Türk siyasetçilerin "referandum buluşmalarına" Almanya'nın, bin bir güçlük çıkarması sürpriz mi? "Değil." Peki, arkasında ne yatıyor? Hamasetten arındırılmış objektif gerçekler. Nisan 2017 geçse de yurtdışı seçmenlerle ilişkiler bağlamında Türkiye'nin orta uzun vadeli düşünmesi, stratejik hesaplara göre oyun kurması gerekiyor. Yoksa "Bugün Almanlara geri adım attırdık" diye övünürken, yarın, bambaşka bir senaryo ile karşılaşabiliriz.
***
Türkiye'nin son dönemde yaptığı iyi işlerden biri de "
Yurtdışı Türkler ve Akraba Topluluklar Başkanlığı"nı (YTB) kurmak oldu. Şimdi, basit bir soruya cevap bulmaya çalışalım. "

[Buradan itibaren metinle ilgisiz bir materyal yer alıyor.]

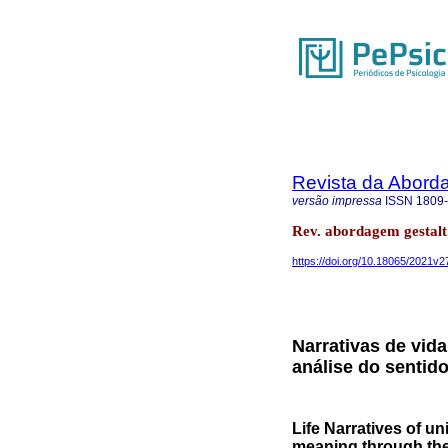
Revista da Abord
versão impressa
ISSN
1809
Rev. abordagem gestalt.
https://doi.org/10.18065/2021v2
Narrativas de vid
análise do sentido
Life Narratives of un
meaning through the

YTB'nin faaliyete geçme sürecinde, bu kurumla en çok hangi ülke ilgilendi?" Hangi ülkenin Büyükelçisi, "
Bu teşkilatı neden kuruyorsunuz? Amacınız ne? Nasıl çalışacaksınız?" sorularını ısrarla sordu ve her fırsatta kurum hakkında bilgi almaya çalıştı. Cevabı, kolay bulduğunuzu tahmin ediyorum. Tabii ki "
Almanya!"
***
Almanya, ülkesinde yaşayan Türkiye kökenlileri yıllarca "

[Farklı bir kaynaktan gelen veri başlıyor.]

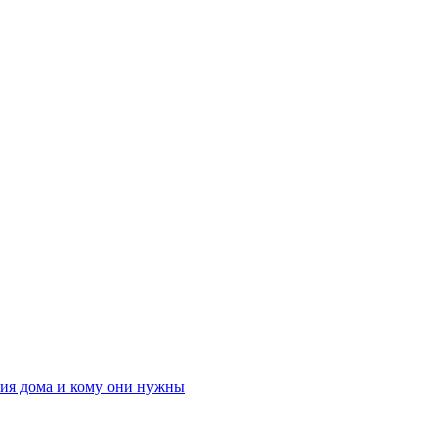
ния дома и кому они нужны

Böl ve yönet" taktiği ile kontrol etmeye çalıştı. Siyasi, etnik, mezhebi her türlü parçalanmışlığı sonuna kadar kullandı. Her gruba nüfuz etti ama asla organize olmalarına izin vermedi. Terörle mücadele noktasındaki taleplere bile "
Benim kamu düzenime tehdit oluşturmadıkça üzerlerine gidemem" mantığı ile yaklaştı. Hatta ironik biçimde, "
Eğer önlem alırsam bu kez benim iç güvenliğime tehdit oluştururlar" diye baktı. Hepimiz biliyoruz ki Almanya deyince birinci sırada akla "
kamu düzeni!" gelir. Ve Alman yönetimi bu konuda çok hassas, çok katı ve çok örgütlüdür.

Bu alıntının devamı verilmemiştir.